Exercise directions:
In the entries below, the lines from the one with "Vous souhaitez recevoir" through the one with "type ressources cliniques, conseils" are to be copied exactly; both ends count.

(Stored items)
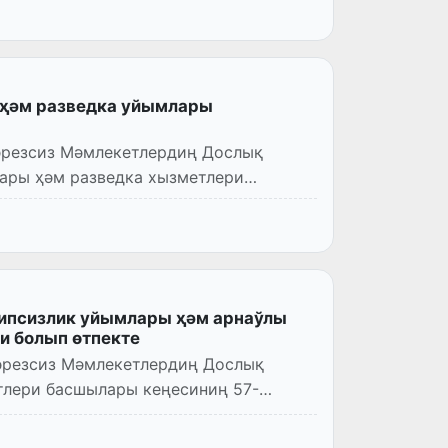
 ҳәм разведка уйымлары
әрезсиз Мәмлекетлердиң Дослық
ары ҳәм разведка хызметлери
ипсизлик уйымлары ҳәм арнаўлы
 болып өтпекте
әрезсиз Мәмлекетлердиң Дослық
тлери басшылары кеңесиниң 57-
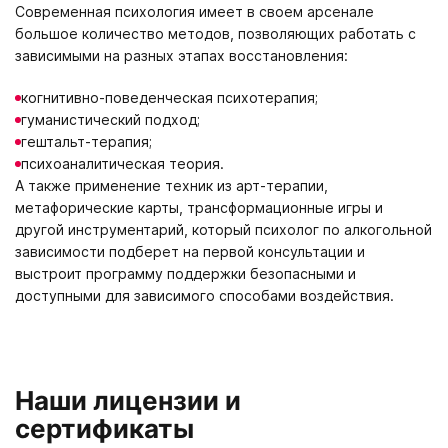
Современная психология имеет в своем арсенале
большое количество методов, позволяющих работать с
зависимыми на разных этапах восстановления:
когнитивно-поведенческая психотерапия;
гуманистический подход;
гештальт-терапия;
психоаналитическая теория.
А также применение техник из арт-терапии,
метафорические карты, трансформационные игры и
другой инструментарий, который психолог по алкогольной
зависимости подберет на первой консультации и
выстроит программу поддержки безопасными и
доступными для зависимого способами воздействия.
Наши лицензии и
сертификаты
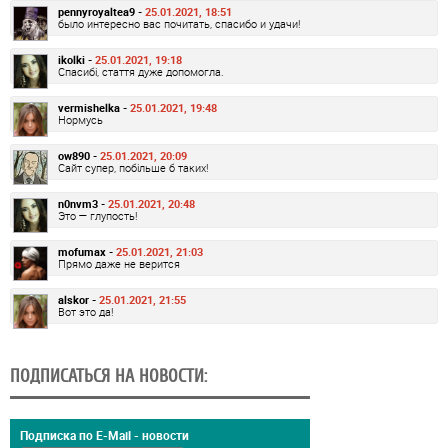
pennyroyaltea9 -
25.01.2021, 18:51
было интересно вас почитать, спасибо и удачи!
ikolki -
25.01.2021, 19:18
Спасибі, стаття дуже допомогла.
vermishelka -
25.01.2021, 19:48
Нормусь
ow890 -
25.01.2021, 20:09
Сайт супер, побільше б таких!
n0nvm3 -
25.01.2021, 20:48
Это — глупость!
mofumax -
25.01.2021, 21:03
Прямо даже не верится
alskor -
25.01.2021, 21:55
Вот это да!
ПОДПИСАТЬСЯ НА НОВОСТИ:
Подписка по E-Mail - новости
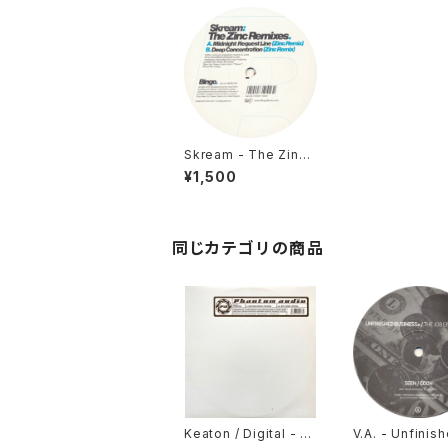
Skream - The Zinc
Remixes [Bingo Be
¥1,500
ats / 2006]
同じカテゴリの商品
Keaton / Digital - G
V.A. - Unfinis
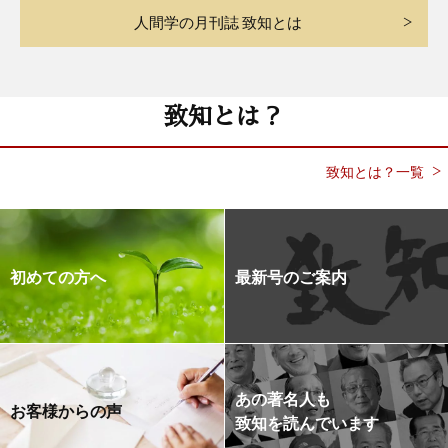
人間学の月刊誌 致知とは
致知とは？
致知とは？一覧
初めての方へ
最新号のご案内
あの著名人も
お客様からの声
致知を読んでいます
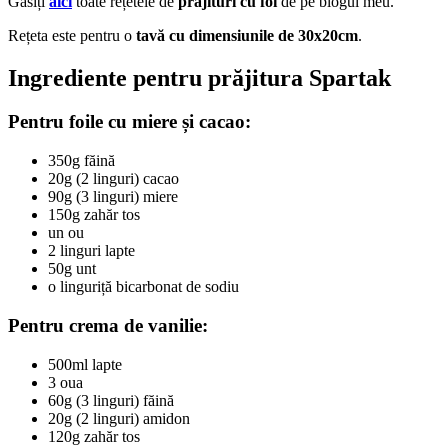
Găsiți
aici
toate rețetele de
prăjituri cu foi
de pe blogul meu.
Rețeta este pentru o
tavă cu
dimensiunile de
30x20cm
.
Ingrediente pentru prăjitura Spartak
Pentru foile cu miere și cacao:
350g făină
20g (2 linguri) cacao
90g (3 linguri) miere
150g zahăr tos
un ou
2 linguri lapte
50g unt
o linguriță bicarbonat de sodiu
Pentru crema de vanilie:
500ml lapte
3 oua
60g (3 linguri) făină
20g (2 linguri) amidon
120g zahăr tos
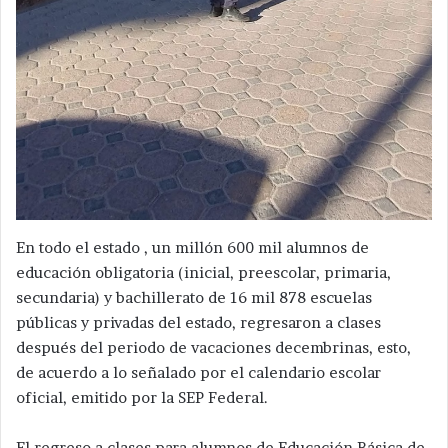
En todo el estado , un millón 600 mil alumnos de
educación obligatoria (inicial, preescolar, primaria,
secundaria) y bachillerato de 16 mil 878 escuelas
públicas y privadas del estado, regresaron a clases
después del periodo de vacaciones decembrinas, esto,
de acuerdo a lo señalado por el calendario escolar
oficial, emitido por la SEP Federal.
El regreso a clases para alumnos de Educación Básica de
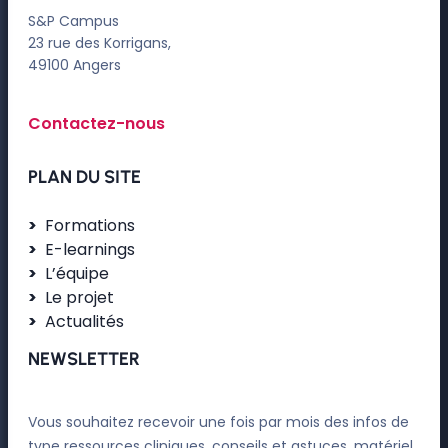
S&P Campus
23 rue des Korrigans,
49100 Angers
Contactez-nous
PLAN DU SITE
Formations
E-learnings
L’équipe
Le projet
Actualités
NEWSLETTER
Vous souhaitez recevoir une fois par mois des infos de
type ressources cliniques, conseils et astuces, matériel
--
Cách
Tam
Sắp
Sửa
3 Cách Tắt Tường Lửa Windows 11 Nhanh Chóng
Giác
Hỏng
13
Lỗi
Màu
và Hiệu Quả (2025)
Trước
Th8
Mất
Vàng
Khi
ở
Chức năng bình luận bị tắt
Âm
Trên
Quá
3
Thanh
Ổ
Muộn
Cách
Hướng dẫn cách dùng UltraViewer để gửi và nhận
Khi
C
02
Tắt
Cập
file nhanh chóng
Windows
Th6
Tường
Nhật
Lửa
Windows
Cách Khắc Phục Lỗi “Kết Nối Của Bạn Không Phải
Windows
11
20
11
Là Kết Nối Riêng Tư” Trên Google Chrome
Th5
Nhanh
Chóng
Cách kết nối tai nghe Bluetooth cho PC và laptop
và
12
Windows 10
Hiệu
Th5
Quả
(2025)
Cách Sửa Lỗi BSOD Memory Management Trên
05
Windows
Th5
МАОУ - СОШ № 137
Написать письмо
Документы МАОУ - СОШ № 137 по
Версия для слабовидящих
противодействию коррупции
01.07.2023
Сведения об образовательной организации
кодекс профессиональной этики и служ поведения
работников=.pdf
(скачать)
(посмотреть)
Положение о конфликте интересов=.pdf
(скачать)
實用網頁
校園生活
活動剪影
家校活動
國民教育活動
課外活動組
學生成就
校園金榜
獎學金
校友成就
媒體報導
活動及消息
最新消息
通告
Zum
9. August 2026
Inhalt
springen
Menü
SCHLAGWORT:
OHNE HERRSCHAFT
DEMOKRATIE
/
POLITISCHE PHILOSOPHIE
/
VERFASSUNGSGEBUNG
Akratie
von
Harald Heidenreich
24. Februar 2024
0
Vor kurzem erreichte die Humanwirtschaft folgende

Result:
Vous souhaitez recevoir une fois par mois des infos de
type ressources cliniques, conseils et astuces, matériel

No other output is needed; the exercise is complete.